Rightmove’s Bannister said: “A drop in asking prices is to be expected this month, as the market returns towards normal seasonal patterns after a frenzied two years, and many would-be home movers become distracted by the summer holidays.”
Zoopla forecasted that rising mortgage rates are set to weaken demand for homes by the end of 2022 but the cost of living crisis could make others rethink where they live.
“The housing market has been resilient to the rising cost of living so far. The new energy price cap will add to the pressure facing households especially those on lower incomes,” said Zoopla’s Donnell.
“We expect a growing number of households to continue to re-evaluate their homes as a result of ongoing pandemic factors with further impetus from the rising cost of living. This will support overall sales numbers but the rate of price inflation will continue to slow.“
Nationwide’s Gardner also said rising interest rates will have a “cooling impact on the market” as will pressures on household budgets.

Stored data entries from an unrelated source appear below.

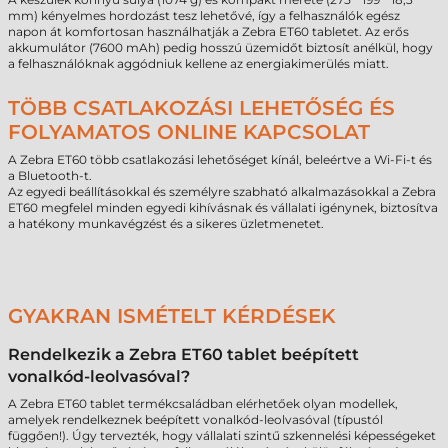
mm) kényelmes hordozást tesz lehetővé, így a felhasználók egész
napon át komfortosan használhatják a Zebra ET60 tabletet. Az erős
akkumulátor (7600 mAh) pedig hosszú üzemidőt biztosít anélkül, hogy
a felhasználóknak aggódniuk kellene az energiakimerülés miatt.
TÖBB CSATLAKOZÁSI LEHETŐSÉG ÉS
FOLYAMATOS ONLINE KAPCSOLAT
A Zebra ET60 több csatlakozási lehetőséget kínál, beleértve a Wi-Fi-t és
a Bluetooth-t.
Az egyedi beállításokkal és személyre szabható alkalmazásokkal a Zebra
ET60 megfelel minden egyedi kihívásnak és vállalati igénynek, biztosítva
a hatékony munkavégzést és a sikeres üzletmenetet.
GYAKRAN ISMÉTELT KÉRDÉSEK
Rendelkezik a Zebra ET60 tablet beépített
vonalkód-leolvasóval?
A Zebra ET60 tablet termékcsaládban elérhetőek olyan modellek,
amelyek rendelkeznek beépített vonalkód-leolvasóval (típustól
függően!). Úgy tervezték, hogy vállalati szintű szkennelési képességeket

Neal Hudson, a housing market analyst for Built Place, said activity is set to fall as prospective buyers struggle to borrow enough cash to meet the high price expectations of sellers.
“This situation will lead to a stagnating housing market. While not immediately disastrous for the housing market, it would contribute to a weaker economy through all the various business directly and indirectly associated with housing transactions,” Hudson said.
“For it to turn into a crash would require a large number of forced sellers. Unfortunately, the cost of living crisis increasingly looks like it may lead to that.”